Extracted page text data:
---
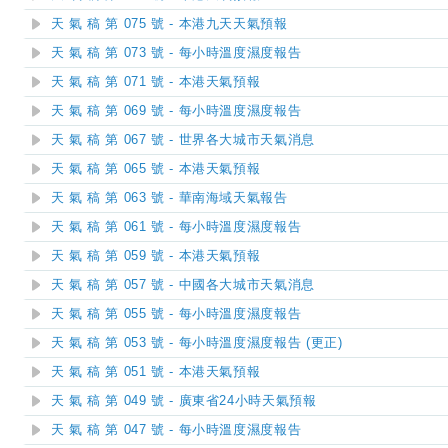
天 氣 稿 第 075 號 - 本港九天天氣預報
天 氣 稿 第 073 號 - 每小時溫度濕度報告
天 氣 稿 第 071 號 - 本港天氣預報
天 氣 稿 第 069 號 - 每小時溫度濕度報告
天 氣 稿 第 067 號 - 世界各大城市天氣消息
天 氣 稿 第 065 號 - 本港天氣預報
天 氣 稿 第 063 號 - 華南海域天氣報告
天 氣 稿 第 061 號 - 每小時溫度濕度報告
天 氣 稿 第 059 號 - 本港天氣預報
天 氣 稿 第 057 號 - 中國各大城市天氣消息
天 氣 稿 第 055 號 - 每小時溫度濕度報告
天 氣 稿 第 053 號 - 每小時溫度濕度報告 (更正)
天 氣 稿 第 051 號 - 本港天氣預報
天 氣 稿 第 049 號 - 廣東省24小時天氣預報
天 氣 稿 第 047 號 - 每小時溫度濕度報告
---
### TASK BRIEF
The expected answer is an exact copy of the lines beginning at the one with "天 氣 稿 第 065 號 - 本港天氣預報" and running to the end of the entries above.

### RESPONSE TO THIS TASK
天 氣 稿 第 065 號 - 本港天氣預報
天 氣 稿 第 063 號 - 華南海域天氣報告
天 氣 稿 第 061 號 - 每小時溫度濕度報告
天 氣 稿 第 059 號 - 本港天氣預報
天 氣 稿 第 057 號 - 中國各大城市天氣消息
天 氣 稿 第 055 號 - 每小時溫度濕度報告
天 氣 稿 第 053 號 - 每小時溫度濕度報告 (更正)
天 氣 稿 第 051 號 - 本港天氣預報
天 氣 稿 第 049 號 - 廣東省24小時天氣預報
天 氣 稿 第 047 號 - 每小時溫度濕度報告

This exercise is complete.